Passenger carrier operators often request retrofit of crew rest areas, including adding to or expanding existing crew rest areas, or adding entirely new and independent crew rest areas. This is done to expand capacity by adding berths, increasing crew comfort and amenity levels by increasing berth dimensions, adding a feature such as a lavatory, or accommodating gender distinctions by adding dividers. It is often difficult to backfit existing vehicles, for example aircraft, with additional crew rest space due to items such as piping, structure, environmental control system ducting, flight control cabling, fire detection systems, stow-bin support structure and center stow-bins, and electrical cabling positioned adjacent to existent crew rest areas or areas where crew rests are desirable. Aircraft crew rests also commonly position passageways on the longitudinal centerline of the aircraft to maximize the usable space. Because the systems noted above and centrally positioned passageways normally use desirable crew rest space, these would all need to be moved to allow retrofitting a typical crew rest.

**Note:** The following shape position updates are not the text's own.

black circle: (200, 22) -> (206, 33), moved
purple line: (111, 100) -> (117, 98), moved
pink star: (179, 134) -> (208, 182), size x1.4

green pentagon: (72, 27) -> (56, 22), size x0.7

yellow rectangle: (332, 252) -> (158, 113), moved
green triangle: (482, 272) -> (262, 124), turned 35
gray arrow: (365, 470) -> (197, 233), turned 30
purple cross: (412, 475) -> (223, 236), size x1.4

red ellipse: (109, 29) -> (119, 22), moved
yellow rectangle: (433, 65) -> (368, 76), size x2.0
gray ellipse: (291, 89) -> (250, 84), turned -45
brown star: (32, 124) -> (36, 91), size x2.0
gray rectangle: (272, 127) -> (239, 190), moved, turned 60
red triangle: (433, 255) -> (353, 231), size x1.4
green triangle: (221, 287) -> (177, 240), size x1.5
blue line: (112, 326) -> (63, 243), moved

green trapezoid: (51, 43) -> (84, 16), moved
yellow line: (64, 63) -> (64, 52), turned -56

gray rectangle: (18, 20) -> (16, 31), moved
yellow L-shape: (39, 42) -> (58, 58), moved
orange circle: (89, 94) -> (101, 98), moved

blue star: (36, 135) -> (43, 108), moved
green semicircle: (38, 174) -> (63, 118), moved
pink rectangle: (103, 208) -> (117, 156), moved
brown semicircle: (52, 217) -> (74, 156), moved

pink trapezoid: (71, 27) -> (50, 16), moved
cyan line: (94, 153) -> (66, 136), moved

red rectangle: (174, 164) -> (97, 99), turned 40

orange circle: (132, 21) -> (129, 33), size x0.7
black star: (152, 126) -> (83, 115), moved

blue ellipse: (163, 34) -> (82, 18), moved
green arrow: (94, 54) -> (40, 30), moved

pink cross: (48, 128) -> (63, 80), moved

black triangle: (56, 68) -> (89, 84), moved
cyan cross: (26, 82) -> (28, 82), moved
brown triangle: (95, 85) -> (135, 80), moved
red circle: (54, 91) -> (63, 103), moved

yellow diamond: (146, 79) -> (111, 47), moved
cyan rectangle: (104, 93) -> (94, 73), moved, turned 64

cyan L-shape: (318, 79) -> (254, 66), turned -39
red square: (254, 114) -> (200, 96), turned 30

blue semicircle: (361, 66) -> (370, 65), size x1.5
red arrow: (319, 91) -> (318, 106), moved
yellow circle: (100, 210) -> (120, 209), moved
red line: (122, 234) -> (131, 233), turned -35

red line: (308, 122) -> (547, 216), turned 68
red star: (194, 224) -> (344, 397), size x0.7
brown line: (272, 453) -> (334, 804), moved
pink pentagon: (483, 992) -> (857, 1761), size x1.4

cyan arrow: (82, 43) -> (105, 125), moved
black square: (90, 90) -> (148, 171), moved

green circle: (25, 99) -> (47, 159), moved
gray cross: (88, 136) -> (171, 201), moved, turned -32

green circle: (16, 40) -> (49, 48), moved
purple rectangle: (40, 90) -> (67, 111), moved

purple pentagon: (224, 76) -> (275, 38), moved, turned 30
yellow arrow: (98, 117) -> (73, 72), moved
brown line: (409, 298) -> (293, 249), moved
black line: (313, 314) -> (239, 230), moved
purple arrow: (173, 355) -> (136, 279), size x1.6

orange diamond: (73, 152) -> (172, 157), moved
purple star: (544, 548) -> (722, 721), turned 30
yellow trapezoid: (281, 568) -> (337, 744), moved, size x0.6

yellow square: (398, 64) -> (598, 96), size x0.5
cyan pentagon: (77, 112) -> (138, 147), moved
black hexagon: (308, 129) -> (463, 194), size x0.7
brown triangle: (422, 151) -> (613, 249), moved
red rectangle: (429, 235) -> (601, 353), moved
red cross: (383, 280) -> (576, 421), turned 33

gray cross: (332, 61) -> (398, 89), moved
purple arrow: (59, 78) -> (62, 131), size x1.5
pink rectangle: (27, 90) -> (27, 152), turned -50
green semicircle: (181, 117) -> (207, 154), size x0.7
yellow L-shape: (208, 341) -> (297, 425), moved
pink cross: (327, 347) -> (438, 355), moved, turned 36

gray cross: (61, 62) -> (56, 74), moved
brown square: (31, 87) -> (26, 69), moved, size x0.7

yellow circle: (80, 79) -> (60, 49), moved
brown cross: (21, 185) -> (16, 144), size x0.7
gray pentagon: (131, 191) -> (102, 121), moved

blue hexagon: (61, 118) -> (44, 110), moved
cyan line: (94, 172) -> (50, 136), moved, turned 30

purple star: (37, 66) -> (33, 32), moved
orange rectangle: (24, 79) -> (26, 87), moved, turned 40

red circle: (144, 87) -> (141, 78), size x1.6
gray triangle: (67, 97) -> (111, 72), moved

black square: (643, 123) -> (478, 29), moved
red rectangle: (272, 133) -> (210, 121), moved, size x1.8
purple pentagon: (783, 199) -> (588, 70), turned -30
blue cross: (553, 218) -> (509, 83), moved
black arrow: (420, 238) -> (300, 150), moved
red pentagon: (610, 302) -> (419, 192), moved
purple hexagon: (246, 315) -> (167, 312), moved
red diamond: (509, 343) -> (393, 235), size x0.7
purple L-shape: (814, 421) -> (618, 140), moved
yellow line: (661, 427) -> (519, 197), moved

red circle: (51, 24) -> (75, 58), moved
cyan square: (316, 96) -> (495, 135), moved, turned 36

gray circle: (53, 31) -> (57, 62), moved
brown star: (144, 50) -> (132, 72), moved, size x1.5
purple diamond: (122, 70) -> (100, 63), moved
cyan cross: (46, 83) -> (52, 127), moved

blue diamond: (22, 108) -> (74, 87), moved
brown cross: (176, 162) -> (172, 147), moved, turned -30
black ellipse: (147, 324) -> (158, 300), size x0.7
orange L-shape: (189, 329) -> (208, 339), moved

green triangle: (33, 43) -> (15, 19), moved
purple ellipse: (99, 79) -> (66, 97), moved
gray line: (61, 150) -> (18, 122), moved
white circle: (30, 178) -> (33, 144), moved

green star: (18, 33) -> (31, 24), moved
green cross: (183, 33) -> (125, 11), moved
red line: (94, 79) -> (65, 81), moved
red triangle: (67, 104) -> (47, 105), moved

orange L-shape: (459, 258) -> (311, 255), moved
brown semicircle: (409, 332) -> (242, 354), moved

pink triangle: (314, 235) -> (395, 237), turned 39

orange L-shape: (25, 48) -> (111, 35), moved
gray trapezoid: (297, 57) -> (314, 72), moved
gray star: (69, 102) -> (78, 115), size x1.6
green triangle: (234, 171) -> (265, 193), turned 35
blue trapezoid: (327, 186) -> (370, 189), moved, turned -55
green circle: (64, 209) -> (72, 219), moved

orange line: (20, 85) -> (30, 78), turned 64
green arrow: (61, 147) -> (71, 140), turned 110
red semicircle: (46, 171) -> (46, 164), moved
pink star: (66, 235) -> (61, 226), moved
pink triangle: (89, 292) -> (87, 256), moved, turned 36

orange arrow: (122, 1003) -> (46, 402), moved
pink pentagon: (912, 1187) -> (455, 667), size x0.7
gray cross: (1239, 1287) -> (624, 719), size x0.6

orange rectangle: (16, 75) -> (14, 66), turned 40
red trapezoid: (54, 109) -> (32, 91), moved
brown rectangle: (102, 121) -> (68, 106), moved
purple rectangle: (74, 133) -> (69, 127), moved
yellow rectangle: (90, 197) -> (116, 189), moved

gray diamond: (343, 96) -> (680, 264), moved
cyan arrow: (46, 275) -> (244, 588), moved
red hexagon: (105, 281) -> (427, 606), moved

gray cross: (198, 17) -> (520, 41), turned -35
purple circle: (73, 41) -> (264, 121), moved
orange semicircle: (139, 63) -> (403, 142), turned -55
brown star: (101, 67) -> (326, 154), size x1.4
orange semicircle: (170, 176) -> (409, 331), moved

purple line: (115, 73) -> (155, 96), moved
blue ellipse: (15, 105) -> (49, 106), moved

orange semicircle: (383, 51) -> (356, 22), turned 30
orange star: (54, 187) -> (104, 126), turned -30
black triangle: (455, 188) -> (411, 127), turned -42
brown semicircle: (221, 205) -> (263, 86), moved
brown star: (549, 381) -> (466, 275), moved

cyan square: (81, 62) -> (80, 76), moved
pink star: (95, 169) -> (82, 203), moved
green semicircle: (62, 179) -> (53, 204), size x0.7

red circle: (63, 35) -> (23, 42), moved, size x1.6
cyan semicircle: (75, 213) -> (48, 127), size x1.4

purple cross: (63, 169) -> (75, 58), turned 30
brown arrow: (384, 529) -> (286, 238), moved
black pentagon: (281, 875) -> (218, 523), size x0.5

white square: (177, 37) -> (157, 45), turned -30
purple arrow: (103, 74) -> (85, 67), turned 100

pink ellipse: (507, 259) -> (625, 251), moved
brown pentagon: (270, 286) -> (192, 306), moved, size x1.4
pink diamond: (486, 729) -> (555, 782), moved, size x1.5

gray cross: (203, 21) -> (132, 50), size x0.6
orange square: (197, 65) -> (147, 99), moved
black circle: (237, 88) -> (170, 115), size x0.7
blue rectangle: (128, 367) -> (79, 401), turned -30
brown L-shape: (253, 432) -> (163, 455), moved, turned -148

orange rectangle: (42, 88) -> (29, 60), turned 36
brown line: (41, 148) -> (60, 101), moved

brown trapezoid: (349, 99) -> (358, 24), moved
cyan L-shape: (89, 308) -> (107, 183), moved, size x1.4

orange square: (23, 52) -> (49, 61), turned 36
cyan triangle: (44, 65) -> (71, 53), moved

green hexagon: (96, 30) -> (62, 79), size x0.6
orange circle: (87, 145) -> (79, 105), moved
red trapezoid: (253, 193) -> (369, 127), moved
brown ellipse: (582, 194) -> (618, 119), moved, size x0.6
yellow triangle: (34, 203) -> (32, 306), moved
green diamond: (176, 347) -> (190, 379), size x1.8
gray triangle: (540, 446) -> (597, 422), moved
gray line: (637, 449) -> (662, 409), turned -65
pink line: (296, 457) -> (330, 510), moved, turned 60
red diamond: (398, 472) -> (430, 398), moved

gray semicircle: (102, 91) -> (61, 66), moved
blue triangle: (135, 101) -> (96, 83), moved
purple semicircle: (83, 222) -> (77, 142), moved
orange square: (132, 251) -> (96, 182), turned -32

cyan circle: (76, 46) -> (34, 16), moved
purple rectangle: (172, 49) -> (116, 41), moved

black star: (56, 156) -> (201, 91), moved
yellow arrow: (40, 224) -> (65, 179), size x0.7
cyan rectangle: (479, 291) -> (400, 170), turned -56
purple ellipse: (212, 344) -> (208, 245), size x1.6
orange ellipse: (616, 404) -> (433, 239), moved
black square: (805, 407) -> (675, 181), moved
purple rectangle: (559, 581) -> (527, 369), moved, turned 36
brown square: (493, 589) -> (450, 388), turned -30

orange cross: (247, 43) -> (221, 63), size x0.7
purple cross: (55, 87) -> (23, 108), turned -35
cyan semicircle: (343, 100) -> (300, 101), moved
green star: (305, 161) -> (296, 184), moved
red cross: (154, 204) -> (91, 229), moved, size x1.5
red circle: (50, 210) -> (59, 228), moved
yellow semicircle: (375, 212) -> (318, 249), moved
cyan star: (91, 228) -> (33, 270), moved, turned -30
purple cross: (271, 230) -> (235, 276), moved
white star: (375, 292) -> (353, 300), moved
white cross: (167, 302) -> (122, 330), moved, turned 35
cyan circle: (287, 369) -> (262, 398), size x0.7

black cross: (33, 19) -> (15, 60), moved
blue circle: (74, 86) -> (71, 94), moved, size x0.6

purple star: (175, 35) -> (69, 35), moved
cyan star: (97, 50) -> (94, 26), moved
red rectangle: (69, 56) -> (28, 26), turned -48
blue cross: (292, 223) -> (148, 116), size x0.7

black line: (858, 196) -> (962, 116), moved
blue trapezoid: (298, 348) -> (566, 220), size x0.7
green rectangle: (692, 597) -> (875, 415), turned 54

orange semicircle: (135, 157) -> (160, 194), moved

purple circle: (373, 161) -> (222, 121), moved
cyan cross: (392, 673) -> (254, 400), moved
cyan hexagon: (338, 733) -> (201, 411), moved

Another difficulty exists in aircraft, for example, having aft crew rest spaces positioned above the ceiling of passenger areas which are supported using ceiling structure. Because the ceiling structure is commonly optimized for the original crew rest space and weight, extending the crew rest volume, adding weight or adding passageway length can require significant modification to the existing passenger area ceiling design in addition to the impact on system piping, structure and cableways. Retrofitting a modified or new crew rest area as a unitary design is therefore impractical for many passenger vehicle designs.